That takes me to why I had to renew the certificates in the first place. The signing certificates were issued while I was on vacation, before the certificate distribution point, online certificate status protocol, and authority information access configurations were done to the intermediate CA (it is a three tiered model).
Active Directory Certificate Services did not start: Could not load or verify the current CA certificate. ISSUINGCA01 The revocation function was unable to check revocation because the revocation server was offline. 0x80092013 (-2146885613 CRYPT_E_REVOCATION_OFFLINE).
To make sure that was really the problem, I temporarily disabled revocation checking:
Certutil.exe –setreg ca\CRLFlags +CRLF_REVCHECK_IGNORE_OFFLINE
That worked – but for reasons that should be obvious if you are reading this, I can’t leave it that way.

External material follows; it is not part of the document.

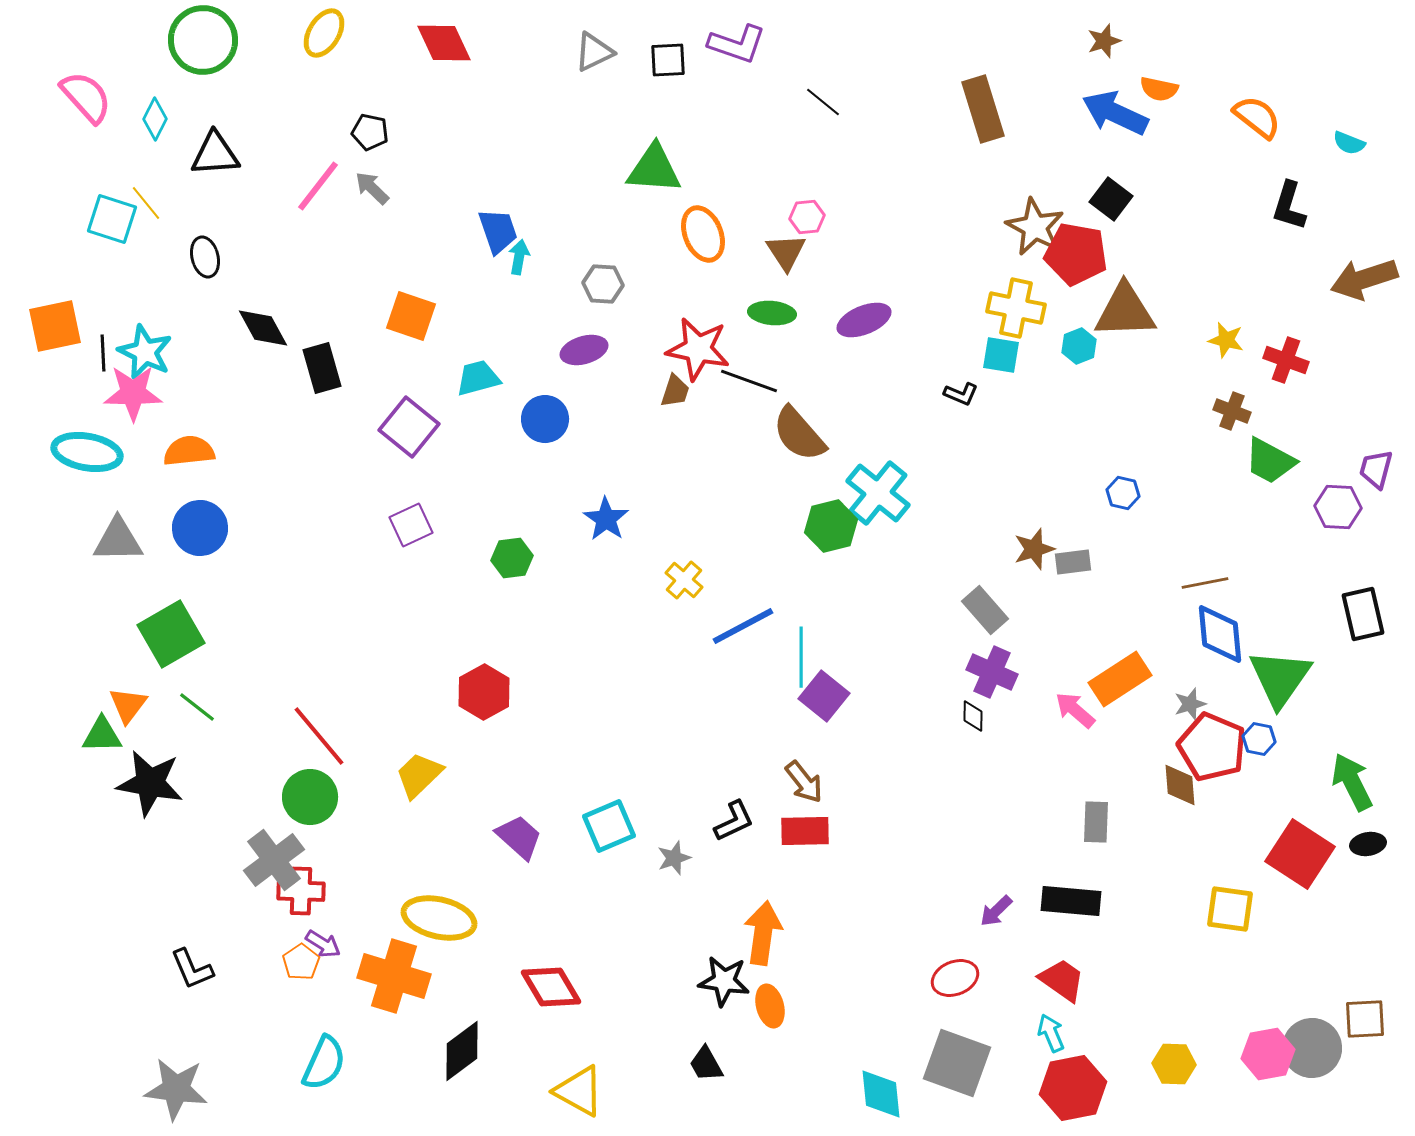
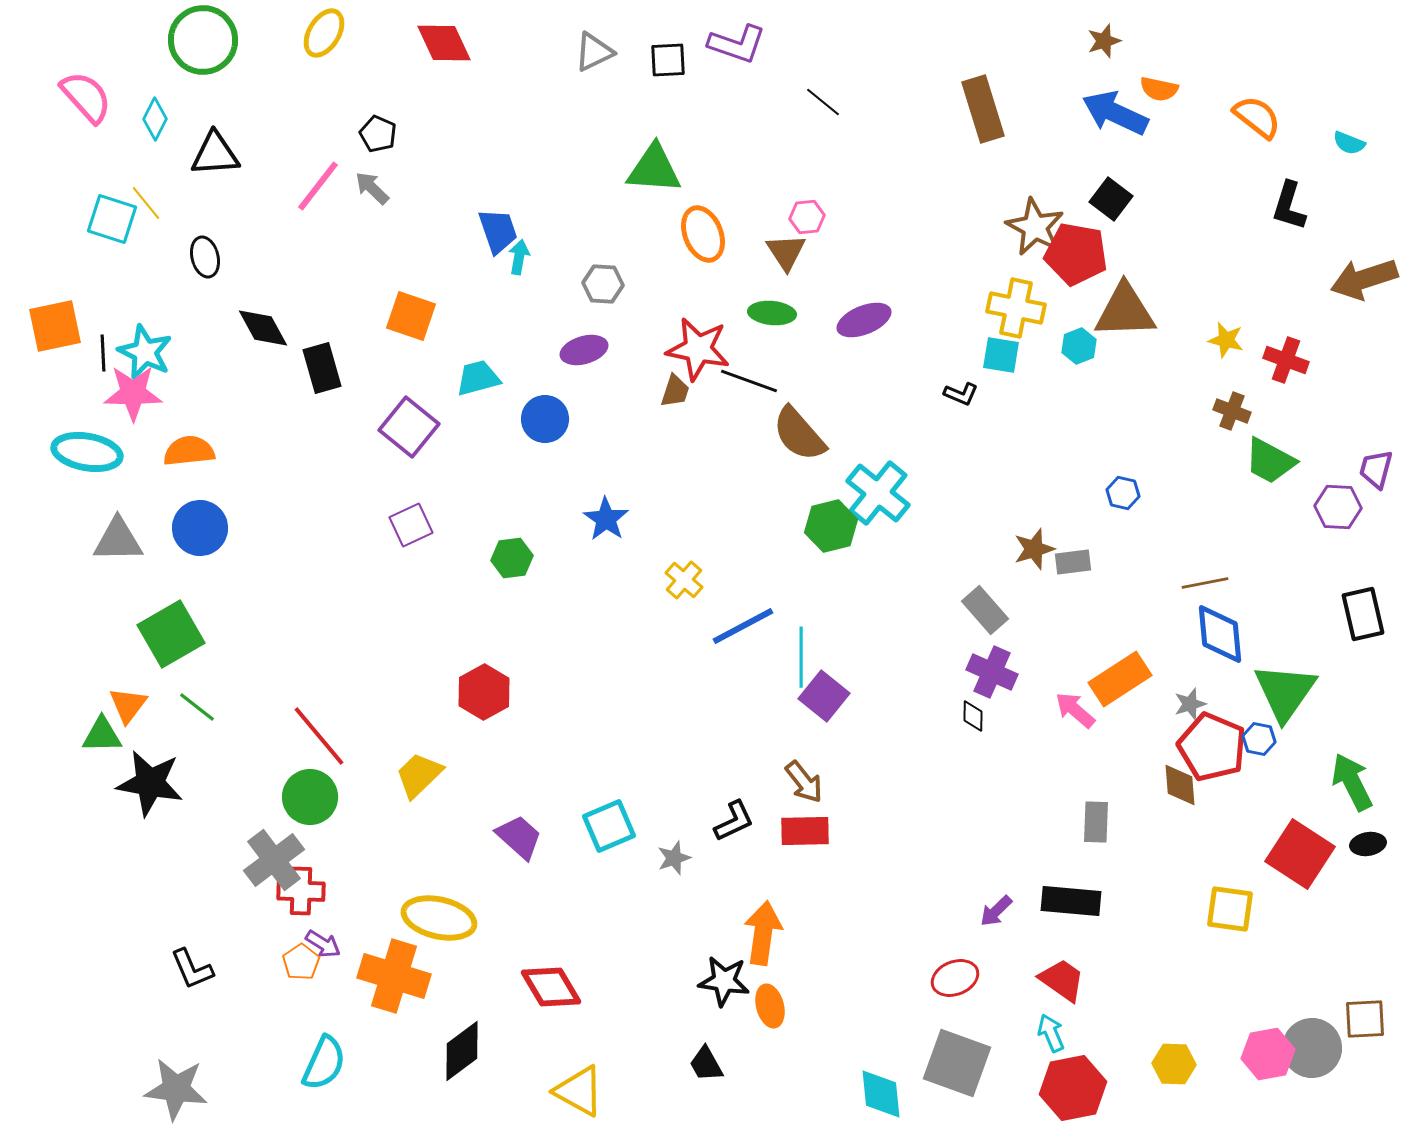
black pentagon at (370, 132): moved 8 px right, 2 px down; rotated 12 degrees clockwise
green triangle at (1280, 678): moved 5 px right, 14 px down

All of the certutil.exe –verify –urlfetch
I moved on to certutil.exe –urlcache, specifically with the * delete option. That is something I’ve used in the past for solving some pesky issues with revocation checking, but my first attempts didn’t seem to resolve the problem either. I took a break, and grabbed some lunch and thought to myself that the certutil.exe –urlcache is user based, so no amount of * delete run in the user context would help with the service. So, out comes psexec. Using psexec.exe –i –s cmd.exe to bring up a command prompt running as the local system, I saw a whole new list of entries with certutil.exe –urlcache. I was on to something, so out comes the certutil.exe –urlcache * delete and I was able to start the certificate authority service.
It takes a lot to really baffle me with Windows these days, but this one had me confused for hours. Windows PKI with Active Directory Certificate Services really isn’t that complex, I’ve deployed several, but when mistakes were made and need to be cleaned up, I was in unfamiliar territory.